BBS1 Double Nickase Plasmid (h) consists of a matched pair of plasmids engineered for high-specificity editing of the BBS1 locus in human cell lines. Each plasmid expresses a Cas9 D10A nickase and a distinct sgRNA targeting opposite DNA strands within BBS1. When directed to adjacent sites on opposite DNA strands, the two nickases generate offset single-strand nicks that together produce a staggered double-strand break, requiring coordinated on-target activity from both guides. The resulting DNA break is resolved by endogenous cellular repair pathways, most commonly through non-homologous end joining (NHEJ), leading to insertions or deletions that disrupt BBS1 function. By requiring dual sgRNA engagement at the target locus, the double nicking approach enhances editing specificity and provides a complementary CRISPR strategy for applications where additional control over targeting precision is desired.

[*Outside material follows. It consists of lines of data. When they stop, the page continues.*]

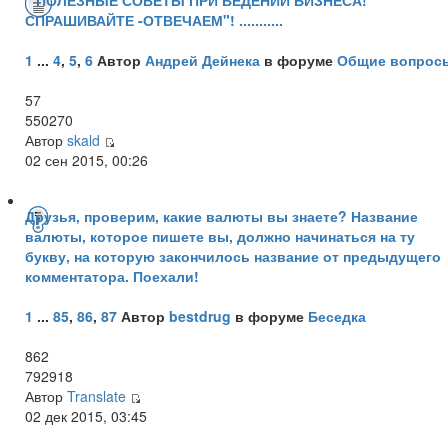
СПРАШИВАЙТЕ -ОТВЕЧАЕМ"! ...........
1
...
4
,
5
,
6
Автор
Андрей Дейнека
в форуме
Общие вопрос
57
550270
Автор
skald
02 сен 2015, 00:26
Друзья, проверим, какие валюты вы знаете? Название
валюты, которое пишете вы, должно начинаться на ту
букву, на которую закончилось название от предыдущего
комментатора. Поехали!
1
...
85
,
86
,
87
Автор
bestdrug
в форуме
Беседка
862
792918
Автор
Translate
02 дек 2015, 03:45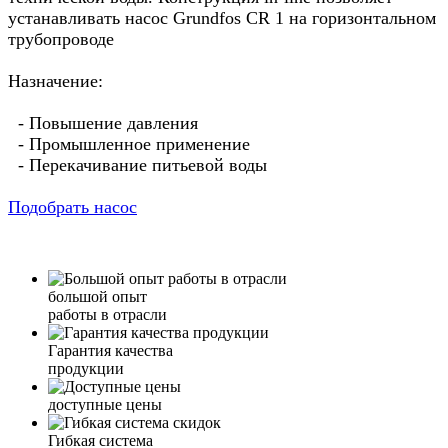
устанавливать насос Grundfos CR 1 на горизонтальном
трубопроводе
Назначение:
- Повышение давления
- Промышленное применение
- Перекачивание питьевой воды
Подобрать насос
большой опыт
работы в отрасли
Гарантия качества
продукции
доступные цены
Гибкая система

To support efficient identification of edited cells, one plasmid encodes GFP for fluorescent visualization of transfected populations, while the companion plasmid carries a puromycin resistance gene for antibiotic selection. Together, these features support efficient enrichment of co-transfected populations and simplify the validation of BBS1-disrupted clones.
For Research Use Only. Not Intended for Diagnostic or Therapeutic Use.